Moreland: Points to remember - Basic Argument • Note that Moreland tries to address some of the problems with God’s atemporality I mentioned before. • I mentioned that Moreland’s view of God’s atemporality seems to lead to a paradox about God’s creative act. • Moreland suggest that the nature of God’s free agency means that He could at any ‘time’ choose to create, and that’s why creation came into being at some point, despite the fact that God was the same before and during the creation event.
Moreland: Points to remember - Basic Argument • This is not convincing however. • Since God is complete, He has always had the desires, preferences or interests that were, at the moment of creation, sufficient to move God to act. But if they were sufficient at that point, they were always sufficient (since God is unchanging), and so there should never have been a point at which God existed but the universe did not.

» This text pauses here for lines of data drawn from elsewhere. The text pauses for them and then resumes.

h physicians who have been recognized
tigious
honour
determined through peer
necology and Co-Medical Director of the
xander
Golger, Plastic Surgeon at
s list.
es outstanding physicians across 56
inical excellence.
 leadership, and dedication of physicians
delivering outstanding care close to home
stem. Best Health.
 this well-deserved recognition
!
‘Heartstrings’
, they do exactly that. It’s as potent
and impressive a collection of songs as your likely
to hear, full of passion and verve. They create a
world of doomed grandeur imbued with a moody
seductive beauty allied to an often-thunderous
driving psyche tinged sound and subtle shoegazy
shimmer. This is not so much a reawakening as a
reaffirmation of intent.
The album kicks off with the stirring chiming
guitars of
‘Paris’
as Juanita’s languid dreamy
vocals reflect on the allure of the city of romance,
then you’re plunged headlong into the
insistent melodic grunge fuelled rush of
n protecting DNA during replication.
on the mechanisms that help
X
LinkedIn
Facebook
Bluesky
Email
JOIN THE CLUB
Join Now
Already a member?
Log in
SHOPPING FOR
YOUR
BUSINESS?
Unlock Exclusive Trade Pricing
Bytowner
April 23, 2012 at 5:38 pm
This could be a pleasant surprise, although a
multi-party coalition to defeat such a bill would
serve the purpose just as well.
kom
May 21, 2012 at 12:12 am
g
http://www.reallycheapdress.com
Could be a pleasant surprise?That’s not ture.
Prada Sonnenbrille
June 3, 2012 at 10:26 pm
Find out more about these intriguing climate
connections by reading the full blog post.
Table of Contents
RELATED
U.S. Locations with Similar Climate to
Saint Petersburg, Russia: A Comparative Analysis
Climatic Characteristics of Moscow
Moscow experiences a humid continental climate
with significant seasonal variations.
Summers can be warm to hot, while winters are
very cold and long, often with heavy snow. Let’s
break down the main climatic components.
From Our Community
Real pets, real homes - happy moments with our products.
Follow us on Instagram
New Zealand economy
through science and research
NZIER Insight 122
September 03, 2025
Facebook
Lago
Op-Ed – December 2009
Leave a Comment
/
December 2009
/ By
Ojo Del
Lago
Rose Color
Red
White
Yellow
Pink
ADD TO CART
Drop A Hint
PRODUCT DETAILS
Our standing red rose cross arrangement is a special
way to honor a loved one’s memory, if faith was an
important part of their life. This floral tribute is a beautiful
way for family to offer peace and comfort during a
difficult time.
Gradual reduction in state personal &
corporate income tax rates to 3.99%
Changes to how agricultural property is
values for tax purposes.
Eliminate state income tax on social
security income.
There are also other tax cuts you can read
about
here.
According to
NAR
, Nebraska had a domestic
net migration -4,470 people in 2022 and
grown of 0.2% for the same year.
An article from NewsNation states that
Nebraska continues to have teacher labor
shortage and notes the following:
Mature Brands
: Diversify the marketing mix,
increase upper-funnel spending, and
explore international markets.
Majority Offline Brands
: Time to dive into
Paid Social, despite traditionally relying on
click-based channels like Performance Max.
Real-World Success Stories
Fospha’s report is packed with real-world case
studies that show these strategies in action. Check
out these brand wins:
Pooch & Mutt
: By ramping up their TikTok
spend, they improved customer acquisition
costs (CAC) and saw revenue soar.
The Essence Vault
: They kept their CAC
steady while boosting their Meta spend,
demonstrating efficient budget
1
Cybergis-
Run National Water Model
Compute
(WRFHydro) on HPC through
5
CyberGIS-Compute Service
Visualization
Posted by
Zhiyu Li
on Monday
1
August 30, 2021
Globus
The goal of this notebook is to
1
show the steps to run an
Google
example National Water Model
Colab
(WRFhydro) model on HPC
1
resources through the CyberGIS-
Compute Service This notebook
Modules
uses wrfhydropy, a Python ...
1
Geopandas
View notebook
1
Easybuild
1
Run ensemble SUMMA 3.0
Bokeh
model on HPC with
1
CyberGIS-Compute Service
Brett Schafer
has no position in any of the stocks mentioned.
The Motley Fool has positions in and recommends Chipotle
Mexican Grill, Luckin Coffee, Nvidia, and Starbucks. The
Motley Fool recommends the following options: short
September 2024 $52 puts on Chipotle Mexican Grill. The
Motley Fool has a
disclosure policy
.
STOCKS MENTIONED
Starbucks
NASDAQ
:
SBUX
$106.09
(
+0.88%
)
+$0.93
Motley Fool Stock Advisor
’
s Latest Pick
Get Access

Moreland: Points to remember - Basic Argument • He can preempt this by saying that the much needed sufficient desire of God came suddenly into existence and moved Him to create at the ‘moment’ of creation , but (i) this necessitates a change in an unchanging God (which is absurd), and (ii) reduces God’s ‘free agency’ to ‘random acts of kindness’... which is not a particularly attractive (i..e morally desirable) attribute of an omnipotent Being.
Preliminary comments about Teleological Arguments • Teleological Arguments derive their name from two Greek words, telos and logos. Telos simply means ‘end’ or ‘purpose’, and so Teleological Arguments for the existence of God move from perceived design in the universe to the need for a Designer to best explain this perceived design. • Teleological Arguments are inductive, and so only claim that their conclusions are, at best, probably true. • Unlike deductive arguments, then, the premises of a good Teleological Argument could be true and the conclusion could still be false.
Preliminary comments about Teleological Arguments • Teleological Arguments are analogical arguments. • In an analogical argument we infer the presence, or absence, of a feature or property of, or from, a given object or set of objects based upon a comparison of that object or set of objects with those objects which possess the feature or property in question. • In a positive analogical argument we infer, from the similarities between objects that we are comparing, that a feature possessed by one object (or set of objects), but which we do not yet know is possessed by the others, IS PROBABLY so possessed.
Preliminary comments about Teleological Arguments • In a negative analogical argument we infer, from the dissimilarities between objects that we are comparing, that a feature possessed by one object (or set of objects), but which we do not yet know is possessed by the other, is PROBABLY NOT so possessed. • It is important that these similarities or dissimilarities are relevant to the existence or absence of the sought after, or target, property. • This means that the similarities or dissimilarities between the objects under discussion must be make the presence or absence of the sought after, or target, property more likely.